3.0 Key Design Parameters and Equipment Selection
|
System Unit |
Key Design Parameters & Equipment Selection Points |
|---|---|
|
Advanced Softening |
Lime dosage based on hardness calculation, control effluent hardness ≤ 50 mg/L (as CaCO₃). |
|
Primary/Secondary RO |
Select fouling-resistant brackish water membranes, use conservative flux design (15-20 LMH), spiral-wound elements. |
|
Tertiary RO |
Select Disc Tube RO (DTRO), withstands high pressure (≥7.0 MPa), flux 10-15 LMH. |
|
High-Pressure Pumps |
Multistage centrifugal high-pressure pumps, materials of construction ≥ 2507 Duplex Stainless Steel. |
|
Evaporation/Crystallization |
MVR evaporator, materials typically 2205 Duplex Stainless Steel or Titanium for chloride corrosion resistance. |
4.0 Scheme Characteristics and Brief Economic Analysis
1. Technical Characteristics:
-
High Reliability: Robust pretreatment ensures long-term stable operation of the downstream membrane system.
-
Economical & Energy Efficient: Multi-stage RO concentration recovers over 90% of the water with lower energy consumption, drastically reducing the load on the high-energy evaporator, which is key to the plant's economics.
-
True ZLD: The combination of membrane concentration and evaporation/crystallization彻底解决了焦化废水的排放问题 (completely resolves the discharge issue of coking wastewater).

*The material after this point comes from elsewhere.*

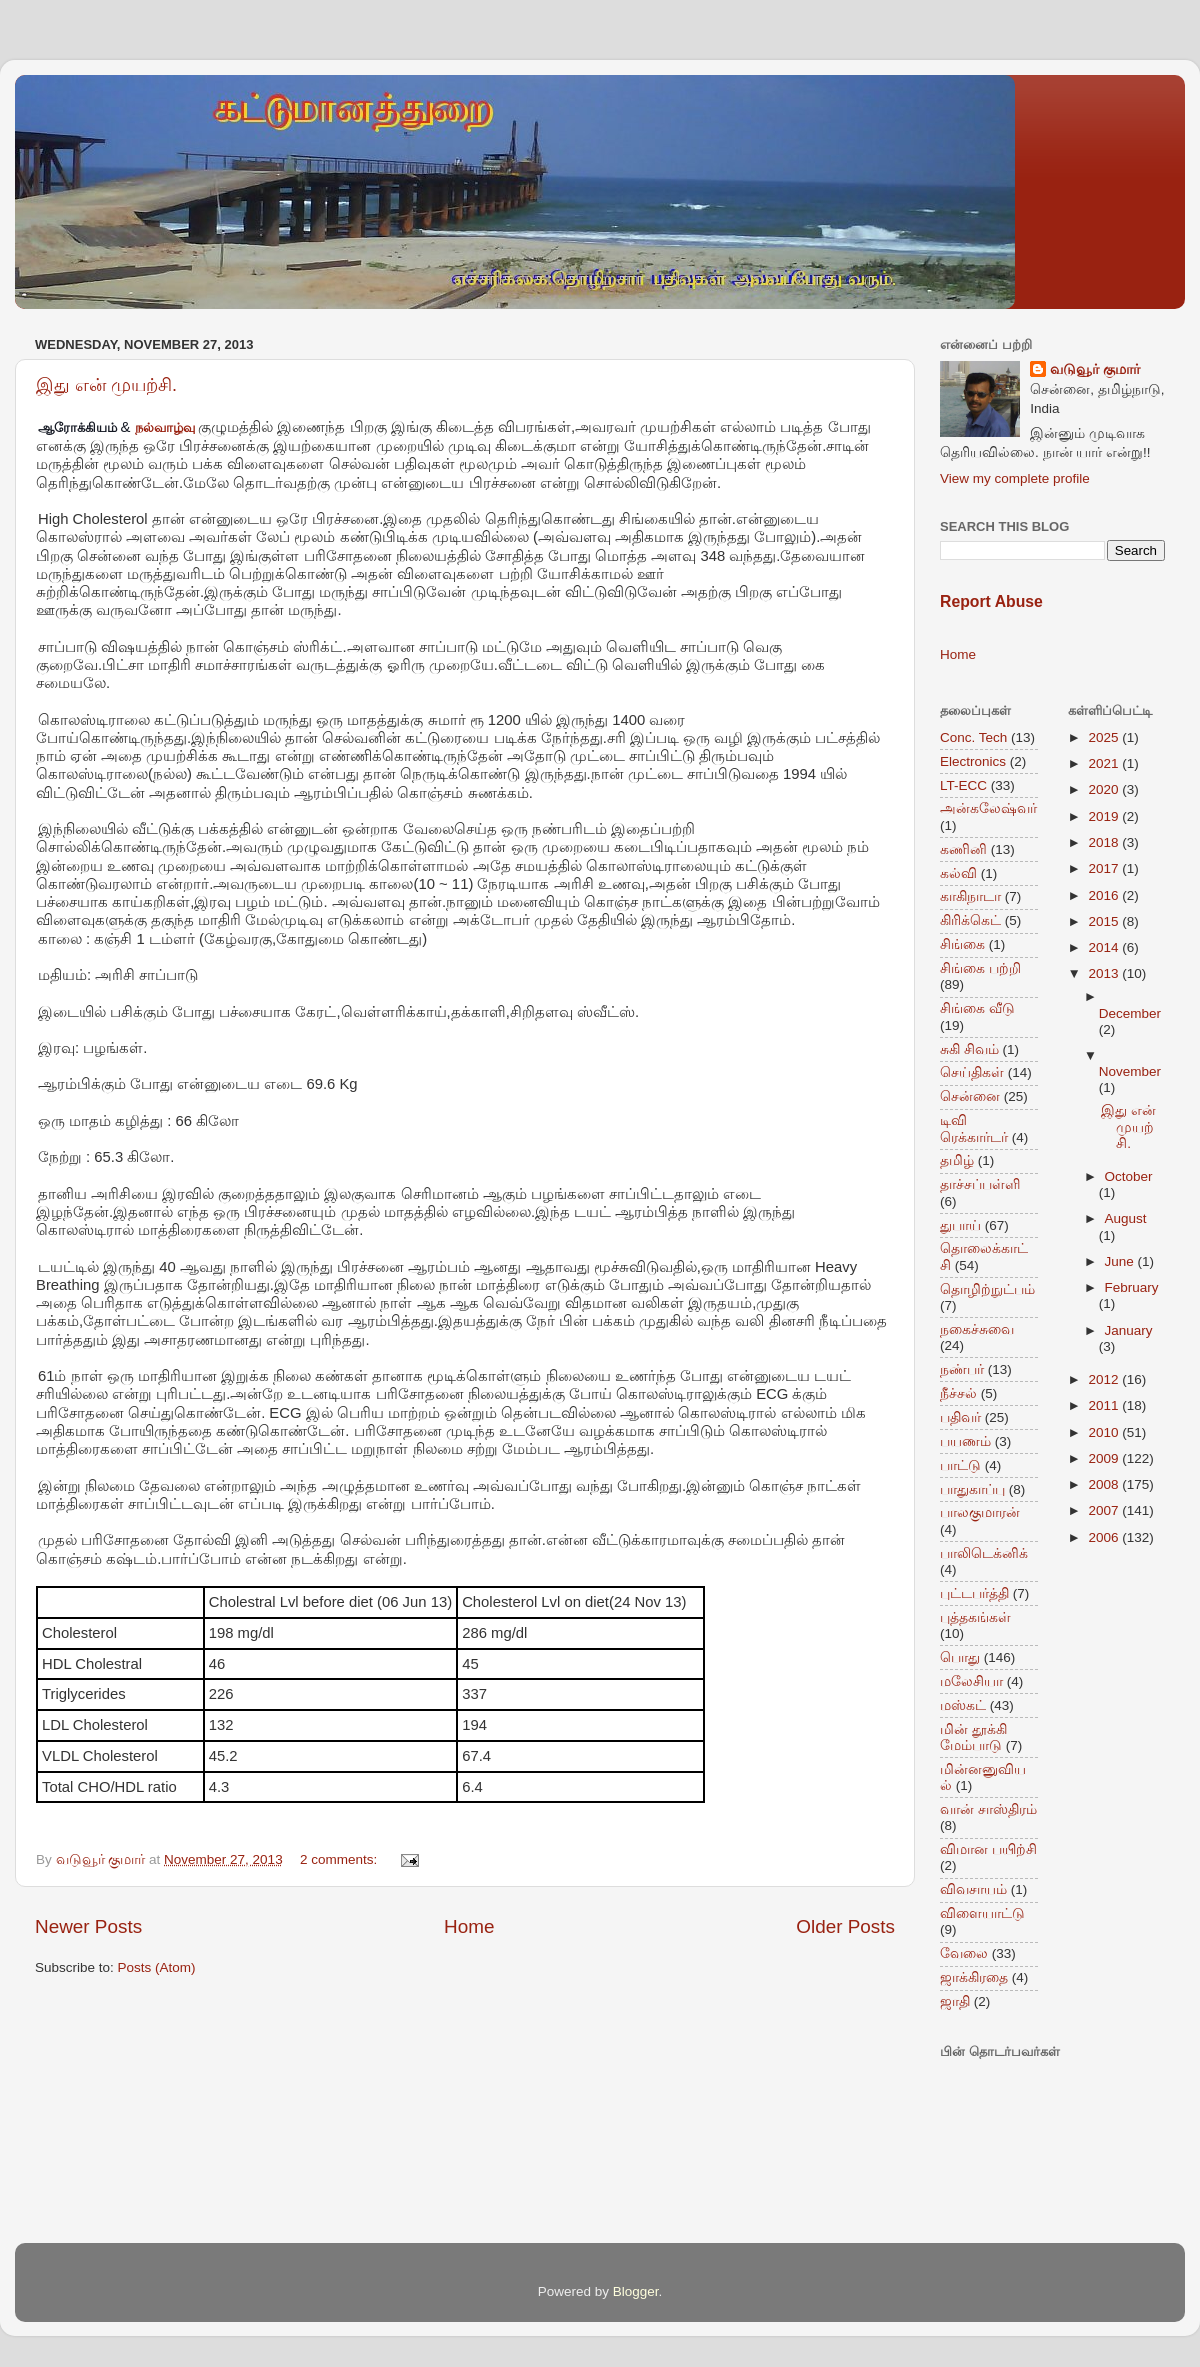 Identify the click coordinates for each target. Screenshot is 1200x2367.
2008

2. Brief Economics (Estimate based on 100 m³/h feed):
-
Operating Cost per m³ (excluding depreciation): 15 - 25 RMB/m³
-
Power Consumption: ~ 8-12 kWh/m³ (mainly for HP pumps and MVR)
-
Chemical Costs: ~ 3-5 RMB/m³ (Lime, antiscalant, acid, etc.)
-
Membrane Replacement: ~ 2-3 RMB/m³
-
Evaporation/Crystallization Operation & Salt Disposal: ~ 5-8 RMB/m³
-
Summary
This scheme provides a technologically mature and economically viable path for achieving ZLD for coking wastewater. The keys to its successful implementation are:
-
"Pretreatment is the Lifeline": Advanced softening and oxidation are essential to ensure water quality entering the RO membranes.
-
"Membrane Concentration is the Core of Efficiency": The efficient multi-stage RO system is the decisive factor in reducing terminal treatment costs.
-
"Evaporation/Crystallization is the Final Guarantee": Achieves the final solidification of salts.
Pilot testing is essential in actual projects to determine optimal operating parameters and chemical dosages.